The nomination of a director with the electoral agency who had a starring role in the August 2017 presidential petition as the country's inaugural data commissioner has caused jitters in political circles.
As the director of voter registration and election operations at the Independent Electoral and Boundaries Commission (IEBC), Immaculate Kassait was a key player in the disputed polls and now MPs are questioning her integrity and suitability for the position.
The legislators, who did not want to go on record, accused Ms Kassait of being IEBC's face of impunity in the management of data during the hearing of the Supreme Court petition challenging the outcome of the presidential election. At the time, the IEBC flatly denied the petitioners' access to its servers despite a court order.
"Given her contribution to the IEBC's opaqueness over the registration of persons in the previous elections and violation of Supreme Court orders. I will oppose her nomination for the job," said an MP.

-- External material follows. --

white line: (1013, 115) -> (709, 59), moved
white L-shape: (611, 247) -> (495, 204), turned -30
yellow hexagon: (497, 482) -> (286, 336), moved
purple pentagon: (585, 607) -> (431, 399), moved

With the country already on campaign mode, the control of biometrics and personal data of millions of Kenyans will be a major issue ahead of the 2022 polls.
The only option for the legislators is to ventilate on her suitability during the consideration of the report of the Committee on Communication, Information and Innovation on her vetting, which is chaired by Marakwet West MP William Kisang.

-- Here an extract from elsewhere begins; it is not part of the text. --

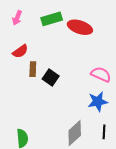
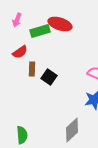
green rectangle: (52, 19) -> (40, 31), moved
red ellipse: (80, 27) -> (60, 24), moved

President Uhuru Kenyatta nominated Ms Kassait in a message that was read out to the House on Tuesday afternoon by Speaker Justin Muturi, officially triggering the 21 days within which to consider her suitability.
The commissioner is a creation of the Data Protection Act, which was signed into law by the President on November 8 last year. It's a state office under Article 260 (q) of the Constitution with the powers to maintain a register of data controllers and regulate the processing of personal data, such as health and biometrics.

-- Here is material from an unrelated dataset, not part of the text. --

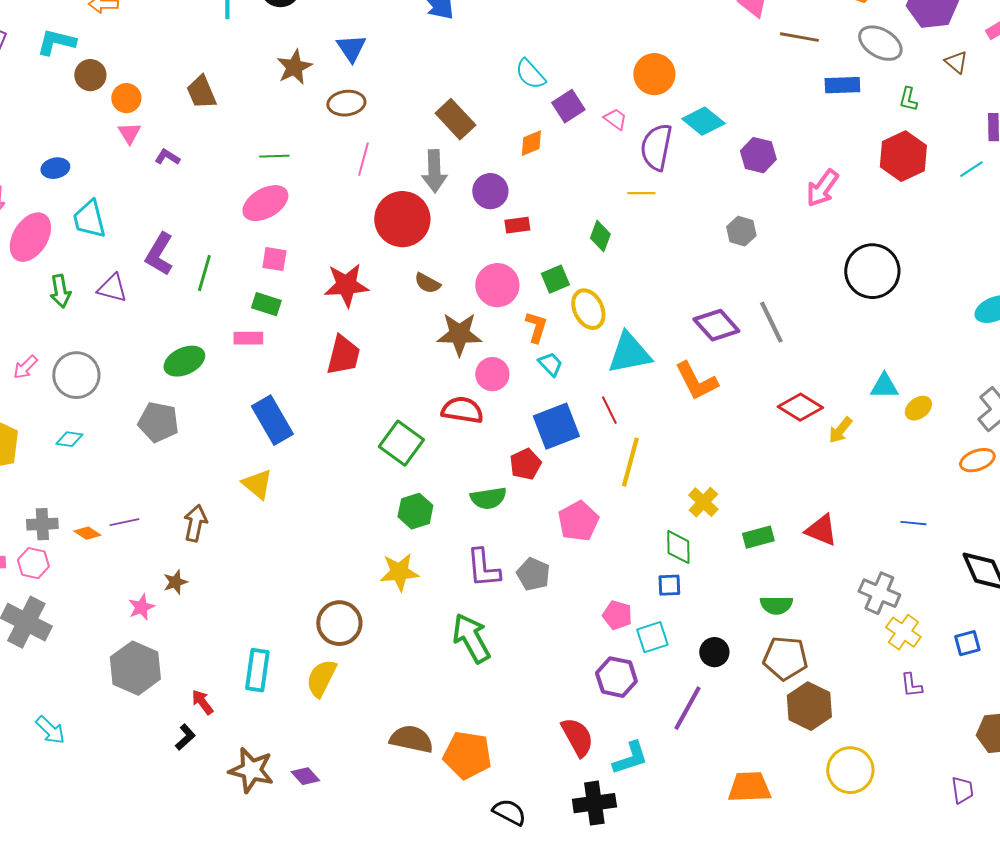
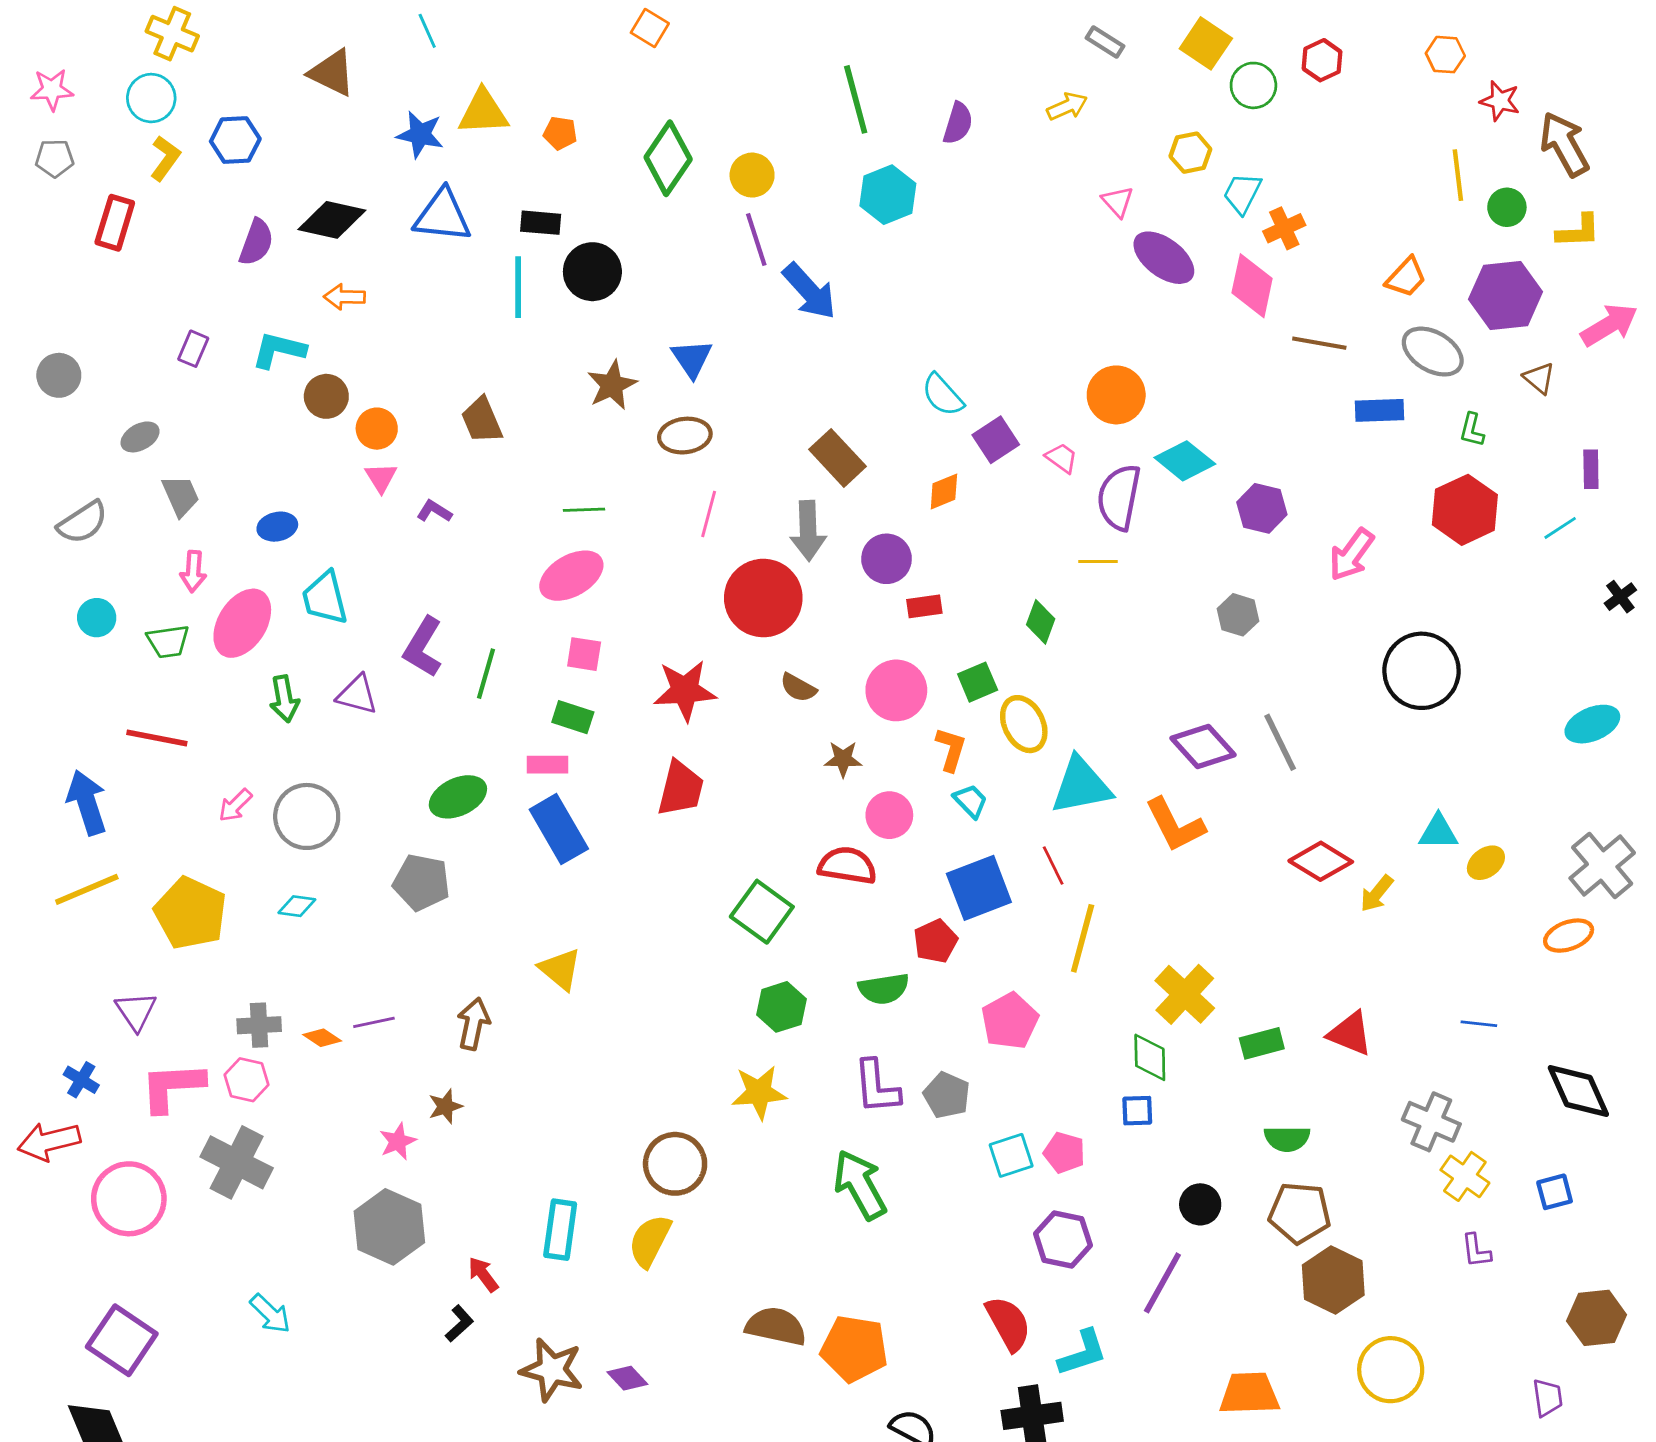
brown star: (459, 334) -> (843, 759), size x0.6
blue rectangle: (272, 420) -> (559, 829), moved
yellow cross: (703, 502) -> (1185, 994), size x1.4
cyan square: (652, 637) -> (1011, 1155), moved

The Act gives effect to Article 31 (c) and (d) of the Constitution, which proclaims the right to privacy, meaning that every Kenyan has a right not to have information relating to their family or private affairs unnecessarily required or revealed. The law gives the commissioner powers to ensure security of the three types of data submitted by Kenyans to various processors and controllers - health, biometrics and personal details.
Rig 2022 polls
The processors and controllers whose activities will be under the commissioner include IEBC, National Registration Bureau (NRB), Hospitals, National Hospital Insurance Fund (NHIF) and the National Social Security Fund (NSSF).
Already, MPs allied to Deputy President William Ruto claim the government intends to use Huduma Namba -- which registered 37 million Kenyans last year -- to rig the 2022 polls.
If appointed, Ms Kassait will be tasked to seal loopholes in personal data breaches to curb cyber insecurity, which will include exercising oversight over data processing operations, ensuring lawful handling of personal information in accordance with the principles of lawful processing and establishing legal mechanisms to protect it.
State agencies seeking to retrieve data on individuals will be required to secure court orders as some have been accessing such information at will. However, where there is a compelling security issue, agencies may be exempted from the rigours of consent from the data subject or court. If the data is for the public interest, such as tracking terrorism suspects or individuals with tax issues, agencies will be exempted from the law. This means the Kenya Revenue Authority will be among the agencies exempted. The taxman is known to do a lot of data analytics in the pursuit of tax evaders and is often required to work closely with other agencies.
In the recent past, the telcos have connived to leak private phone conversations. Some individuals have also recorded and shared phone conversations without the consent of their subjects, and with the emergence of social media, it has become chaotic.
The new law comes after Facebook was in July last year fined US$5 billion in the US for deceiving users about their ability to keep personal information private after a year-long investigation into the Cambridge Analytica data breach. The fine was imposed by the Federal Trade Commission (FTC), the US consumer regulator that also announced a lawsuit against Cambridge Analytica.
Here, the Director of Public Prosecutions (DPP) Noordin Haji and Directorate of Criminal Investigations (DCI) boss George Kinoti suffered a setback after the High Court dismissed a suit filed against Deputy Chief Justice Philomena Mwilu after it was discovered that they had accessed her personal data without a court order.
With the absence of an enabling law, the court made its determination on the strength of Chapter Four of the Constitution -- the right to privacy.